Le Comité des Jeunes du Centre Vaud va se réunir ce mardi 5 mai au soir pour convenir d'une prise de position commune au sujet de la conseillère d'Etat Valérie Dittli. Contacté par Blick, le président des Jeunes du Centre Vaud, Jean-Robert Terrier, nous livre sa position, en commençant par rappeler la position générale des Jeunes du Centre Vaud: «Il y a une certaine déception, voire une sidération, par rapport aux prises de position du Comité cantonal.» Le 30 avril, le Centre Vaud avait en effet renouvelé sa confiance dans la ministre, alors que pour les jeunes du parti, l'affaire du mandat secret octroyé à Jean-Claude Mathey était «l'affaire de trop».
Inadéquation des valeurs
De manière générale, Jean-Robert Terrier, élu mi-mars à la présidence des Jeunes, estime que l’attitude de Valérie Dittli, suite au coup de tonnerre provoqué par cette affaire révélée par le rapport Meylan, n’est pas en adéquation avec les valeurs de responsabilité du parti.

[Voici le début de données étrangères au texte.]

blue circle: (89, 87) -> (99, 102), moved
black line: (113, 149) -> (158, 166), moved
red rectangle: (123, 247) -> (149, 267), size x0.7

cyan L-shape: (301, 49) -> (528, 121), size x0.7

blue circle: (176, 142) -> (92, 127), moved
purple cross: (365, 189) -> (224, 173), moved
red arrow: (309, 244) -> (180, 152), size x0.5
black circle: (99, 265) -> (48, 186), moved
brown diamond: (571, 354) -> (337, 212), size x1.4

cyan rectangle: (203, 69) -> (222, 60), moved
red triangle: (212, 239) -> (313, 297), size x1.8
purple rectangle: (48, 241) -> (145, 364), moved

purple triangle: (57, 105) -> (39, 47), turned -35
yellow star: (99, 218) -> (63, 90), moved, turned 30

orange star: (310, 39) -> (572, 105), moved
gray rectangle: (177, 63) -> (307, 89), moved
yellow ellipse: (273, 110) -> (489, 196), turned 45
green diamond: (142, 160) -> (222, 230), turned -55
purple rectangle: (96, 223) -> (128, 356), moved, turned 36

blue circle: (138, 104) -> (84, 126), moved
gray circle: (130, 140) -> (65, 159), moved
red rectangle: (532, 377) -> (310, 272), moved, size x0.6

«Nous avons une conseillère d’Etat qui accuse le gouvernement, et la présidence de ce gouvernement, de mentir, déclare le Bussignolais. Cette attitude est en train de nuire à l'image du parti et à celle des Jeunes du Centre Vaud, dont Mme Dittli fait partie, et dont elle a été présidente.»
Jean-Robert Terrier note que la conseillère d'Etat parle souvent d'agir «dans l’intérêt de son parti», ce qu'il conteste. «On constate que c’est le strict inverse. Le rapport Meylan est accablant quant aux faits présentés, mais elle les nie, et ne fait pas toute la transparence auprès des Vaudois et des Vaudoises».
Un «suicide politique»
Si d'aventure Valérie Dittli devait poursuivre sa carrière à Berne, en se portant candidate au Conseil national, comme cela se murmure actuellement au sein du parti, Jean-Robert Terrier s'y opposerait: «Ma position serait très claire dans un tel cas de figure: il serait exclu que Mme Dittli se présente à quelque élection cantonale ou fédérale sous la bannière du Centre. Cela dessert le parti. En tant que président des Jeunes, je m’opposerais fermement à cela.»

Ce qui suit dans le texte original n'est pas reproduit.